Lavard Brogaard, Nicholas3; Torero, Jose L.5; Jomaas, Grunde1
1 Department of Civil Engineering, Technical University of Denmark2 Section for Building Design, Department of Civil Engineering, Technical University of Denmark3 Technical University of Denmark4 University of Queensland5 University of Queensland
External fire spread poses a severe threat to the fire safety of tall buildings with the ensuing risk of multiple simultaneous compartment fires and in the worst case, a complete structural failure. However, it is important to understand every aspect of the causes that leads to external fire spread in order to obtain a conclusive assessment of the fire safety hazards associated with combustible facades. Prescriptive fire safety codes are typically not allowing any type of combustible façade in buildings that are taller than 2-3 stories. However, a performance based approach does not contain height limitations in many countries. The study within external fire spread has shown that the transition from prescriptive to performance based approach can be cryptic and it is important to keep in mind that a performance based design requires that all aspects are taken into account.

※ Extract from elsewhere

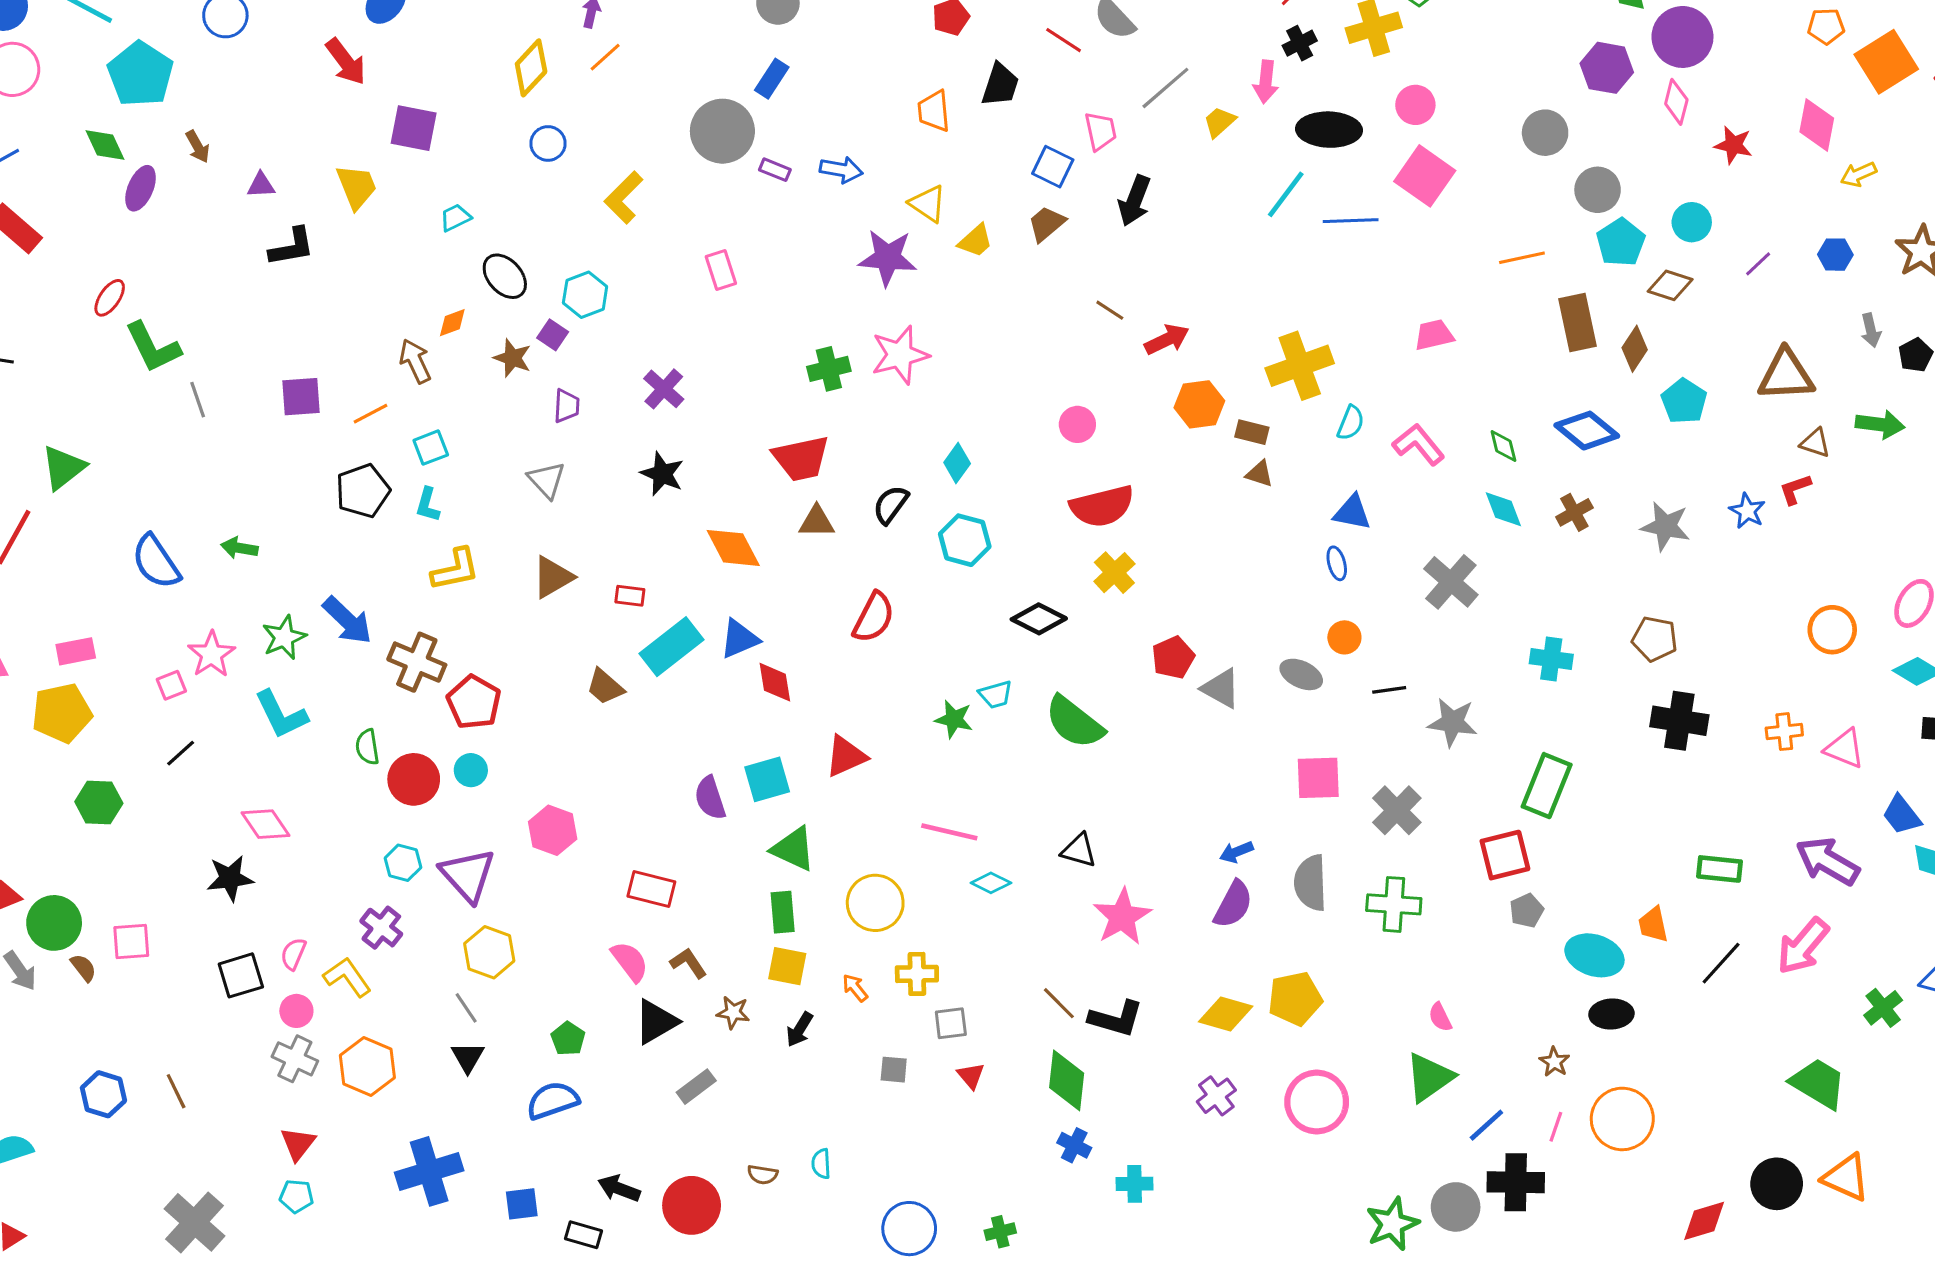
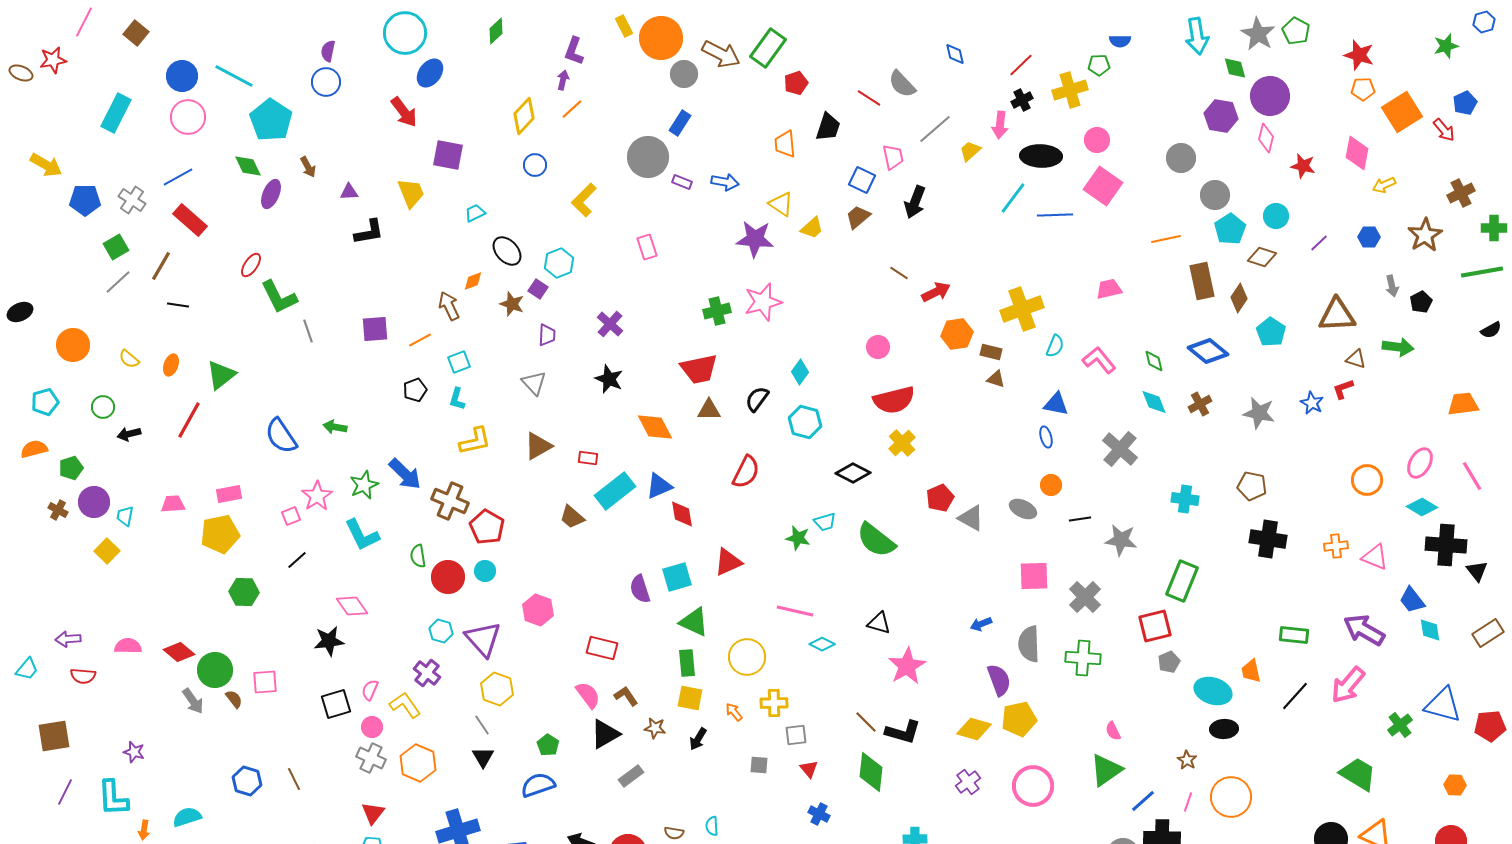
black pentagon: (363, 491) -> (415, 390), size x0.7
purple semicircle: (1233, 904) -> (999, 680), moved, turned -48
blue cross: (1074, 1145) -> (819, 814), moved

Therefore, a method was developed to study the likelihood of fire spread from inside a compartment to the façade in a tall timber building, in order to contribute to the overall understanding of fire safety in tall timber buildings. The method is based on the principles of the analytical Law model, thus the parameters of opening factor, compartment temperature and heat flux were considered. An accompanying case study was based on one of the most well-known medium-rise timber buildings (Limnologen), which was primarily chosen because it has combustible façades that were only allowed due to the implementation of residential sprinklers. The technical trade-off carried two main concerns, which serve as the base for this discussion. First, the sprinklers are only installed inside the building, thus fire spread that originates from the outer perimeter was neglected. Second, the sprinkler’s effect was not analyzed, thus it was ambiguous whether they were actually needed or not. The study has its main focus around the second concern and the results show that the residential sprinklers in many cases were found to not improve the external fire spread risk.